Sorry to keep nitpicking this, but I think tests that are calling into other modules like updater should be deleted or moved to that module. I think we should just be testing the functions in enhancements here. The tests should be very simple.
There was a problem hiding this comment.
This makes a lot of sense, and the tests have now been refactored as such.
certbot/plugins/enhancement_test.py
Outdated
| @@ -0,0 +1,103 @@ | |||
| """Tests for new style enhancements""" | |||
There was a problem hiding this comment.
We should rename this file to the plural "enhancements" to match the name of the module.
certbot/tests/main_test.py
Outdated
|
|
||
| @mock.patch('certbot.main.plug_sel.record_chosen_plugins') | ||
| @mock.patch('certbot.main.plug_sel.pick_installer') | ||
| def test_install_enhancement_not_supported(self, mock_inst, _rec): |
There was a problem hiding this comment.
One more test location nit. This docstring for this test class is "Tests for certbot.main.enhance.", but this test and the two below it aren't testing the enhance method. I think the one calling run should be moved to RunTest. We don't have an InstallTest class, but I'd prefer we created one and put these methods there.

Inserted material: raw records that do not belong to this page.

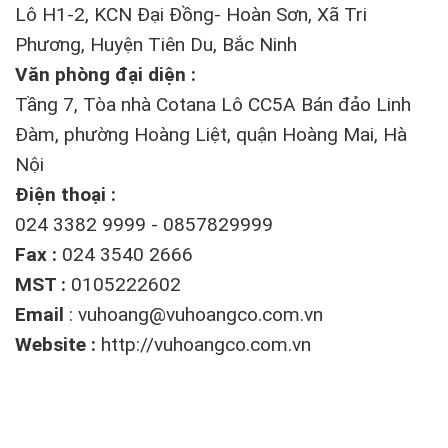
Lô H1-2, KCN Đại Đồng- Hoàn Sơn, Xã Tri
Phương, Huyện Tiên Du, Bắc Ninh
Văn phòng đại diện :
Tầng 7, Tòa nhà Cotana Lô CC5A Bán đảo Linh
Đàm, phường Hoàng Liệt, quận Hoàng Mai, Hà
Nội
Điện thoại :
024 3382 9999 - 0857829999
Fax :
024 3540 2666
MST :
0105222602
Email
:
vuhoang@vuhoangco.com.vn
Website :
http://vuhoangco.com.vn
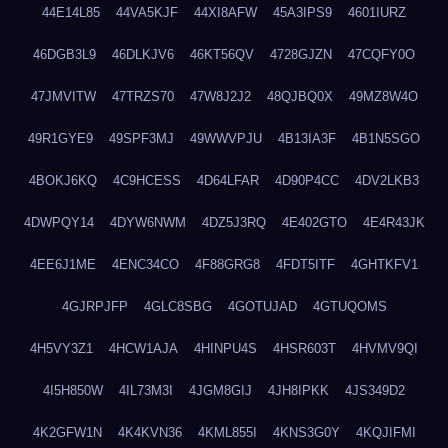
44E14L85
44VA5KJF
44XI8AFW
45A3IPS9
4601IURZ
46DGB3L9
46DLKJV6
46KT56QV
4728GJZN
47CQFY0O
47JMVITW
47TRZS70
47W8J2J2
48QJBQ0X
49MZ8W4O
49R1GYE9
49SPF3MJ
49WWVPJU
4B13IA3F
4B1N5SGO
4BOKJ6KQ
4C9HCESS
4D64LFAR
4D90P4CC
4DV2LKB3
4DWPQY14
4DYW6NWM
4DZ5J3RQ
4E402GTO
4E4R43JK
4EE6J1ME
4ENC34CO
4F88GRG8
4FDT5ITF
4GHTKFV1
4GJRPJFP
4GLC8SBG
4GOTUJAD
4GTUQOMS
4H5VY3Z1
4HCW1AJA
4HINPU4S
4HSR603T
4HVMV9QI
4I5H850W
4IL73M3I
4JGM8GIJ
4JH8IPKK
4JS349D2
4K2GFW1N
4K4KVN36
4KML855I
4KNS3G0Y
4KQJIFMI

certbot/tests/renewupdater_test.py
Outdated
| @@ -75,6 +62,68 @@ def test_deployer_skip_dry_run(self, mock_log): | |||
| self.assertEquals(mock_log.call_args[0][0], | |||
| "Skipping renewal deployer in dry-run mode.") | |||
|
|
|||
| @mock.patch('certbot.plugins.selection.choose_configurator_plugins') | |||
| @test_util.patch_get_utility() | |||
There was a problem hiding this comment.
I don't think we need to call patch_get_utility here or on any of the tests below. I just ran tests with them removed and they still passed.
certbot/tests/main_test.py
Outdated
| self._call, ['enhance', '--auto-hsts', '--hsts']) | ||
|
|
||
| @mock.patch('certbot.main.plug_sel.choose_configurator_plugins') | ||
| def test_run_enhancement_not_supported(self, mock_choose): |
There was a problem hiding this comment.
It looks like part of my comment at #5912 (comment) was missed. Can we move this to the RunTest class in this file?
There was a problem hiding this comment.
I'm very sorry, this is getting embarrassing. I'm apparently too eager to get the PR out of my hands. Moving the tests now.
This PR adds the functionality to enhance Apache configuration to include HTTP Strict Transport Security header with a low initial
max-agevalue.The
max-agevalue will get increased on every (scheduled) run ofcertbot renewregardless of the certificate actually getting renewed, if the last increase took place longer than ten hours ago. The increase steps are visible inconstants.AUTOHSTS_STEPS.Upon the first actual renewal after reaching the maximum increase step, the
max-agevalue will be made "permanent" and will get value of one year.To achieve accurate
VirtualHostdiscovery on subsequent runs, a comment with unique id string will be added to each enhancedVirtualHost.